Add a test for the substring column mapping transform

This confirms that the transform handles the case where the values list doesn't have length 2 by raising an error. This prompted me to make issue #146, which I think should really simplify this transform.
ipums · Aug 27, 2024 · e4c9941 · e4c9941
1 parent 4158841
commit e4c9941
Showing 1 changed file with 29 additions and 0 deletions.
diff --git a/hlink/tests/core/transforms_test.py b/hlink/tests/core/transforms_test.py
@@ -260,6 +260,35 @@ def test_apply_transform_remove_punctuation(spark: SparkSession, is_a: bool) ->
     ]
 
 
+@pytest.mark.parametrize("values", [[1], [1, 2, 3]])
+@pytest.mark.parametrize("is_a", [True, False])
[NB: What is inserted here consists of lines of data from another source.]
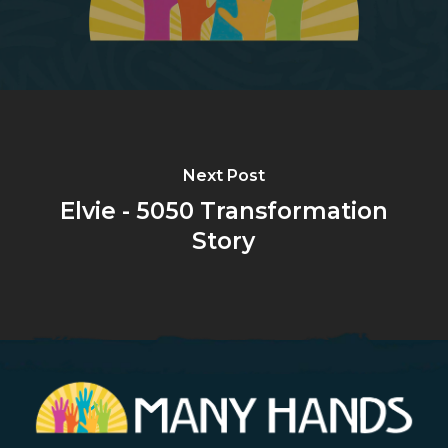
Next Post
Elvie - 5050 Transformation
Story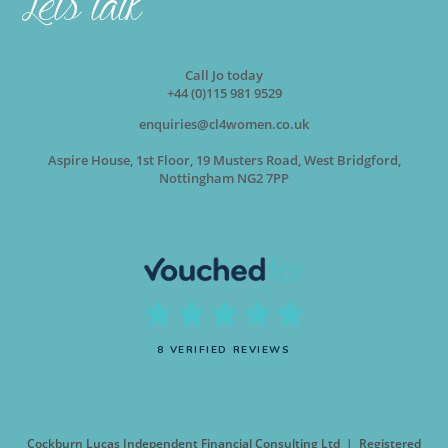
Call Jo today
+44 (0)115 981 9529
enquiries@cl4women.co.uk
Aspire House, 1st Floor, 19 Musters Road, West Bridgford,
Nottingham NG2 7PP
8 VERIFIED REVIEWS
Cockburn Lucas Independent Financial Consulting Ltd | Registered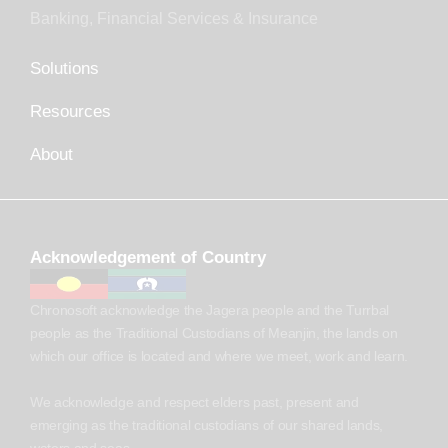
Banking, Financial Services & Insurance
Solutions
Resources
About
Acknowledgement of Country
Chronosoft acknowledge the Jagera people and the Turrbal
people as the Traditional Custodians of Meanjin, the lands on
which our office is located and where we meet, work and learn.
We acknowledge and respect elders past, present and
emerging as the traditional custodians of our shared lands,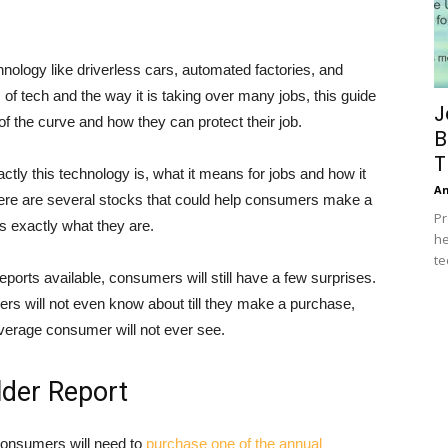
nology like driverless cars, automated factories, and
tech and the way it is taking over many jobs, this guide
J
 the curve and how they can protect their job.
B
T
ly this technology is, what it means for jobs and how it
A
ere are several stocks that could help consumers make a
Pr
rs exactly what they are.
he
te
eports available, consumers will still have a few surprises.
s will not even know about till they make a purchase,
average consumer will not ever see.
lder Report
, consumers will need to
purchase one of the annual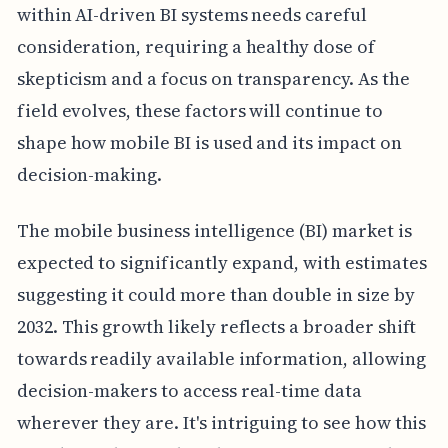
within AI-driven BI systems needs careful
consideration, requiring a healthy dose of
skepticism and a focus on transparency. As the
field evolves, these factors will continue to
shape how mobile BI is used and its impact on
decision-making.
The mobile business intelligence (BI) market is
expected to significantly expand, with estimates
suggesting it could more than double in size by
2032. This growth likely reflects a broader shift
towards readily available information, allowing
decision-makers to access real-time data
wherever they are. It's intriguing to see how this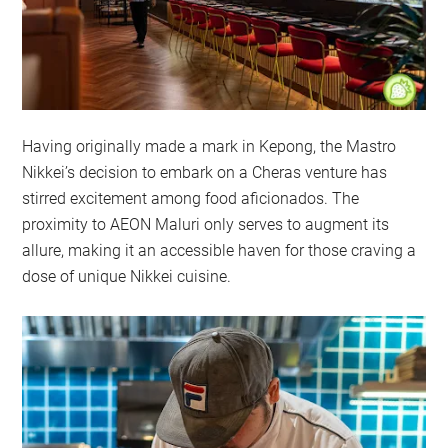
Having originally made a mark in Kepong, the Mastro
Nikkei’s decision to embark on a Cheras venture has
stirred excitement among food aficionados. The
proximity to AEON Maluri only serves to augment its
allure, making it an accessible haven for those craving a
dose of unique Nikkei cuisine.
+def test_apply_transform_substring_error_when_not_exactly_2_values(
+    values: list[int], is_a: bool
+) -> None:
+    """
+    The substring transform takes a list of exactly two values, which are the
+    start position of the substring and its length. If the list has the wrong
+    number of values, then apply_transform() raises an error.
+
+    TODO: It would be simpler to have two separate attributes for the substring
+    start and length, like this:
+
+    {
+        "type": "substring",
+        "start_index": 0,
+        "length": 4,
+    }
+
+    See issue #146. Making these changes would eliminate the need for this
+    test.
+    """
+    input_col = col("input")
+    transform = {"type": "substring", "values": values}
+
+    with pytest.raises(ValueError, match="Length of substr transform should be 2"):
+        apply_transform(input_col, transform, is_a)
+
+
 @pytest.mark.parametrize("is_a", [True, False])
 def test_apply_transform_error_when_unrecognized_transform_type(is_a: bool) -> None:
     column_select = col("test")